My Yankee disposition shows itself again when it’s my time to pole. Within five minutes, I have Geiselman tripping off the cooler and into the water. Where I come from, we don’t have much use for poling platforms, and I don’t have much experience with Gheenoes, which are basically an overbuilt canoe with a transom and an outboard. “The water’s actually really bad in here,” he grovels. It’s high and muddy. We snake through a tidal creek, the other end of which offers up pockets of clarity but few fish. Those that do show present tricky shots my casting can’t match.
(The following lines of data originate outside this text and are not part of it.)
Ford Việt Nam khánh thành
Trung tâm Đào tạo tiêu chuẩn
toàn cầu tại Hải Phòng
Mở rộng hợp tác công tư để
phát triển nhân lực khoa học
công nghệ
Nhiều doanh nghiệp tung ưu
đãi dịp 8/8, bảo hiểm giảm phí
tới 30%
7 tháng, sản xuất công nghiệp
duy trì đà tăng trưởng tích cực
After landing a tungsten-headed fly on the forehead of my fifth or sixth redfish, and just as many in mangrove branches, I am beyond fed up with my lackluster performance. I was once a passable fly angler, but leave it to the otherwise obsequious redfish to humble me once more. We wave our white flags, surrendering to the end-of-day outpost of victory or wound-licking: a waterside eatery favored by locals and out-of-towners known as JB’s Fish Camp. It is replete with alligator heads, fishing bric-a-brac and tchotchkes customary of the old, weird Florida that is sadly disappearing.
Steamed oysters on soda crackers with horseradish, lemon and hot sauce, fried flounder sandwiches, and a couple of ales nurse us back into good spirits and give us hope enough to devise a tentative evening outing. We part ways abuzz with high hopes for a bull red, over-slot snook or maybe even a tarpon bite at the inlet come nightfall. But as the evening hours descend, so do the thunderheads. The skies open and don’t let up until morning.
At sunrise, a quick scan of the beach for tarpon ripping through mullet doesn’t prove fruitful. We make plans to fish again. I invite him trout fishing and whitetail hunting at my cabin in the Catskills, and I am invited south again, provided I learn to pole a boat. Sure as the sun will shine, and the surf will rise, Geiselman will be back on the fish.